— Required action —
Copy the entries below verbatim, omitting any pictures they contain.

— Data extracts —
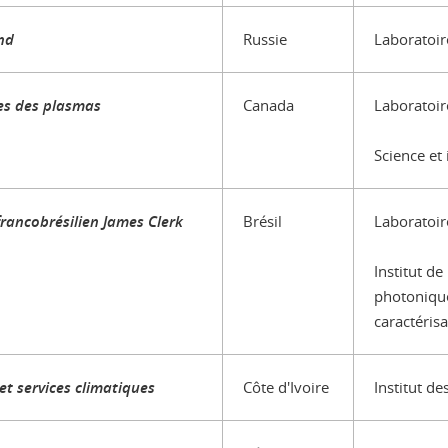
nd
Russie
Laboratoir
ies des plasmas
Canada
Laboratoir
Science et
francobrésilien James Clerk
Brésil
Laboratoir
Institut d
photonique
caractéris
 et services climatiques
Côte d'Ivoire
Institut d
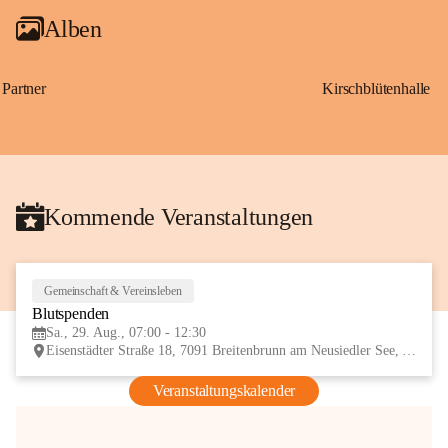
Alben
Partner
Kirschblütenhalle
Kommende Veranstaltungen
Gemeinschaft & Vereinsleben
29
Blutspenden
AUG
Sa., 29. Aug., 07:00 - 12:30
Eisenstädter Straße 18, 7091 Breitenbrunn am Neusiedler See, AUT
Veranstaltungskalender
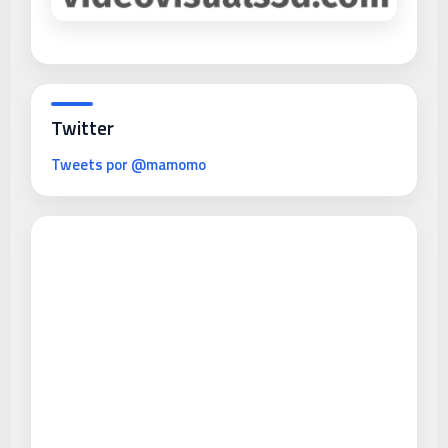
Twitter
Tweets por @mamomo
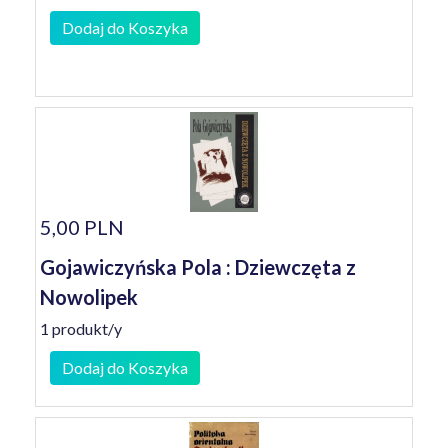
Dodaj do Koszyka
5,00 PLN
Gojawiczyńska Pola : Dziewczęta z
Nowolipek
1 produkt/y
Dodaj do Koszyka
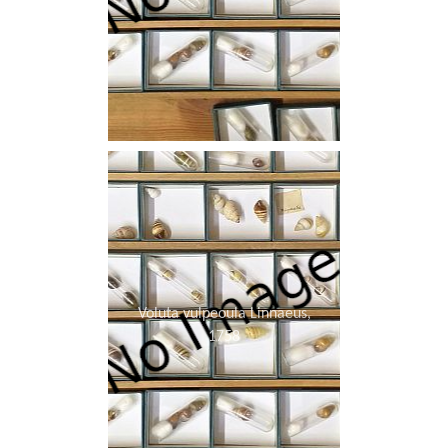
Voluta vulpeoula Linnaeus,
1758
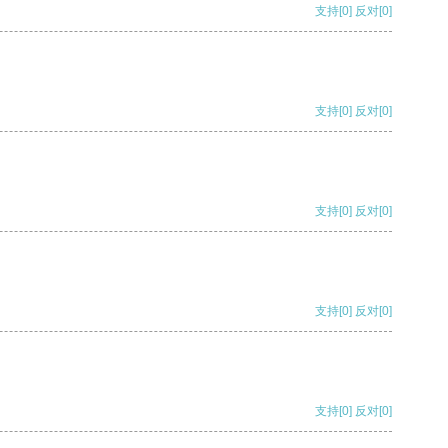
支持
[0]
反对
[0]
支持
[0]
反对
[0]
支持
[0]
反对
[0]
支持
[0]
反对
[0]
支持
[0]
反对
[0]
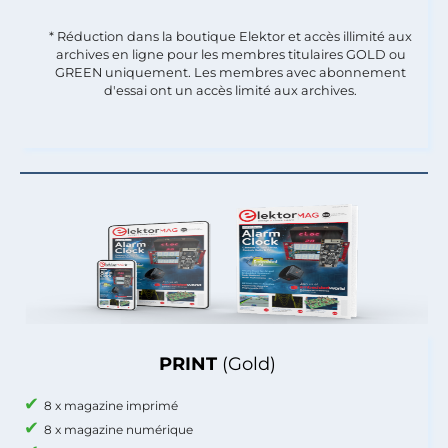
* Réduction dans la boutique Elektor et accès illimité aux
archives en ligne pour les membres titulaires GOLD ou
GREEN uniquement. Les membres avec abonnement
d'essai ont un accès limité aux archives.
PRINT
(Gold)
8 x magazine imprimé
8 x magazine numérique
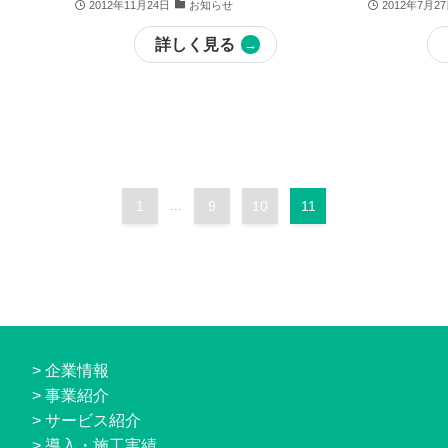
2012年11月24日
お知らせ
2012年7月2
詳しく見る
1
...
9
10
11
>
企業情報
>
事業紹介
>
サービス紹介
>
導入・施工実績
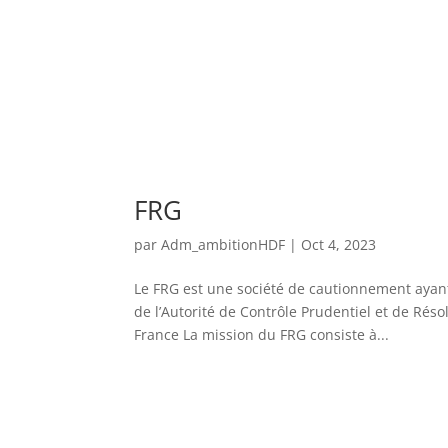
FRG
par
Adm_ambitionHDF
|
Oct 4, 2023
Le FRG est une société de cautionnement ayant
de l’Autorité de Contrôle Prudentiel et de Rés
France La mission du FRG consiste à...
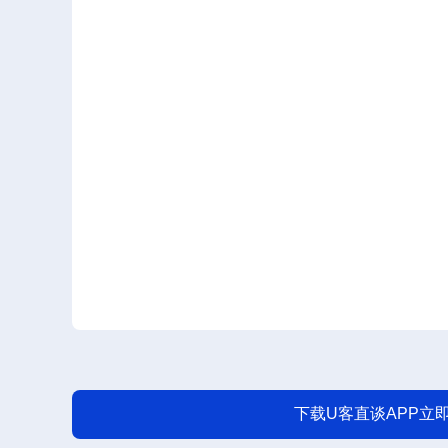
下载U客直谈APP立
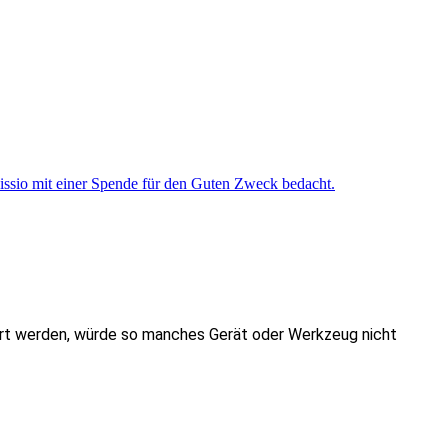
efert werden, würde so manches Gerät oder Werkzeug nicht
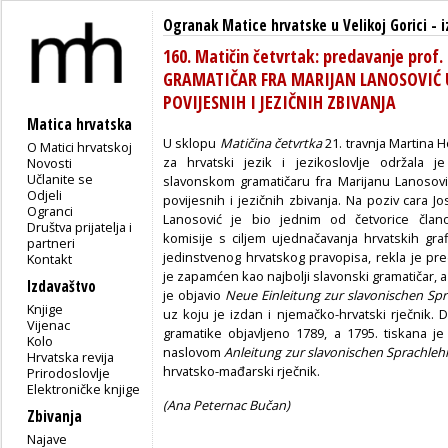
Ogranak Matice hrvatske u Velikoj Gorici
-
i
160. Matičin četvrtak: predavanje prof
GRAMATIČAR FRA MARIJAN LANOSOVIĆ 
POVIJESNIH I JEZIČNIH ZBIVANJA
Matica hrvatska
U sklopu
Matičina četvrtka
21. travnja Martina Ho
O Matici hrvatskoj
za hrvatski jezik i jezikoslovlje održala 
Novosti
Učlanite se
slavonskom gramatičaru fra Marijanu Lanosov
Odjeli
povijesnih i jezičnih zbivanja. Na poziv cara Jos
Ogranci
Lanosović je bio jednim od četvorice član
Društva prijatelja i
komisije s ciljem ujednačavanja hrvatskih gra
partneri
jedinstvenog hrvatskog pravopisa, rekla je pr
Kontakt
je zapamćen kao najbolji slavonski gramatičar, a
Izdavaštvo
je objavio
Neue Einleitung zur slavonischen Sp
Knjige
uz koju je izdan i njemačko-hrvatski rječnik. 
Vijenac
gramatike objavljeno 1789, a 1795. tiskana 
Kolo
naslovom
Anleitung zur slavonischen Sprachleh
Hrvatska revija
hrvatsko-mađarski rječnik.
Prirodoslovlje
Elektroničke knjige
(Ana Peternac Bučan)
Zbivanja
Najave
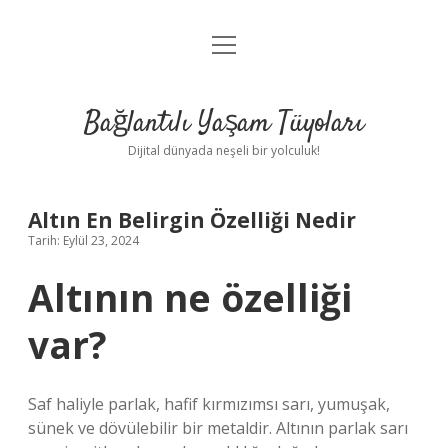
menüyü
Anasayfa
aç
Gizlilik Politikası
Bağlantılı Yaşam Tüyoları
Yasal Uyarı
Dijital dünyada neşeli bir yolculuk!
Hakkımızda
Altın En Belirgin Özelliği Nedir
Tarih: Eylül 23, 2024
Altının ne özelliği
var?
Saf haliyle parlak, hafif kırmızımsı sarı, yumuşak,
sünek ve dövülebilir bir metaldir. Altının parlak sarı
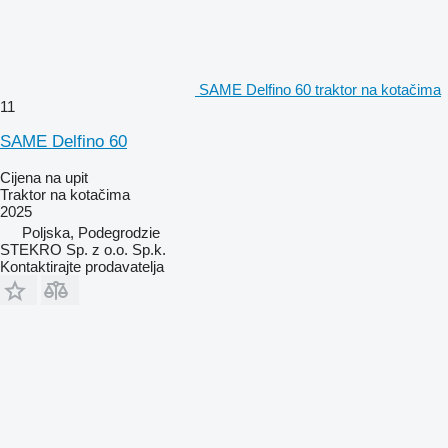
SAME Delfino 60 traktor na kotačima
11
SAME Delfino 60
Cijena na upit
Traktor na kotačima
2025
Poljska, Podegrodzie
STEKRO Sp. z o.o. Sp.k.
Kontaktirajte prodavatelja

— Answer space —
nd
Russie
Laboratoir
ies des plasmas
Canada
Laboratoir
Science et
francobrésilien James Clerk
Brésil
Laboratoir
Institut d
photonique
caractéris
 et services climatiques
Côte d'Ivoire
Institut d
Alben
Partner
Kirschblütenhalle
Kommende Veranstaltungen
Gemeinschaft & Vereinsleben
29
Blutspenden
AUG
Sa., 29. Aug., 07:00 - 12:30
Eisenstädter Straße 18, 7091 Breitenbrunn am Neusiedler See, AUT
Veranstaltungskalender
Twitter
Tweets por @mamomo
Dodaj do Koszyka
5,00 PLN
Gojawiczyńska Pola : Dziewczęta z
Nowolipek
1 produkt/y
Dodaj do Koszyka
Voluta vulpeoula Linnaeus,
1758
支持
[0]
反对
[0]
支持
[0]
反对
[0]
支持
[0]
反对
[0]
支持
[0]
反对
[0]
支持
[0]
反对
[0]
* Réduction dans la boutique Elektor et accès illimité aux
archives en ligne pour les membres titulaires GOLD ou
GREEN uniquement. Les membres avec abonnement
d'essai ont un accès limité aux archives.
PRINT
(Gold)
8 x magazine imprimé
8 x magazine numérique
2012年11月24日
お知らせ
2012年7月2
詳しく見る
1
...
9
10
11
>
企業情報
>
事業紹介
>
サービス紹介
>
導入・施工実績
FRG
par
Adm_ambitionHDF
|
Oct 4, 2023
Le FRG est une société de cautionnement ayant
de l’Autorité de Contrôle Prudentiel et de Rés
France La mission du FRG consiste à...
下载U客直谈APP立
efert werden, würde so manches Gerät oder Werkzeug nicht
Ogranak Matice hrvatske u Velikoj Gorici
-
i
160. Matičin četvrtak: predavanje prof
GRAMATIČAR FRA MARIJAN LANOSOVIĆ 
POVIJESNIH I JEZIČNIH ZBIVANJA
Matica hrvatska
U sklopu
Matičina četvrtka
21. travnja Martina Ho
O Matici hrvatskoj
za hrvatski jezik i jezikoslovlje održala 
Novosti
Učlanite se
slavonskom gramatičaru fra Marijanu Lanosov
Odjeli
povijesnih i jezičnih zbivanja. Na poziv cara Jos
Ogranci
Lanosović je bio jednim od četvorice član
Društva prijatelja i
komisije s ciljem ujednačavanja hrvatskih gra
partneri
jedinstvenog hrvatskog pravopisa, rekla je pr
Kontakt
je zapamćen kao najbolji slavonski gramatičar, a
Izdavaštvo
je objavio
Neue Einleitung zur slavonischen Sp
Knjige
uz koju je izdan i njemačko-hrvatski rječnik. 
Vijenac
gramatike objavljeno 1789, a 1795. tiskana 
Kolo
naslovom
Anleitung zur slavonischen Sprachleh
Hrvatska revija
hrvatsko-mađarski rječnik.
Prirodoslovlje
Elektroničke knjige
(Ana Peternac Bučan)
Zbivanja
Najave
menüyü
Anasayfa
aç
Gizlilik Politikası
Bağlantılı Yaşam Tüyoları
Yasal Uyarı
Dijital dünyada neşeli bir yolculuk!
Hakkımızda
Altın En Belirgin Özelliği Nedir
Tarih: Eylül 23, 2024
Altının ne özelliği
var?
Saf haliyle parlak, hafif kırmızımsı sarı, yumuşak,
sünek ve dövülebilir bir metaldir. Altının parlak sarı
SAME Delfino 60 traktor na kotačima
11
SAME Delfino 60
Cijena na upit
Traktor na kotačima
2025
Poljska, Podegrodzie
STEKRO Sp. z o.o. Sp.k.
Kontaktirajte prodavatelja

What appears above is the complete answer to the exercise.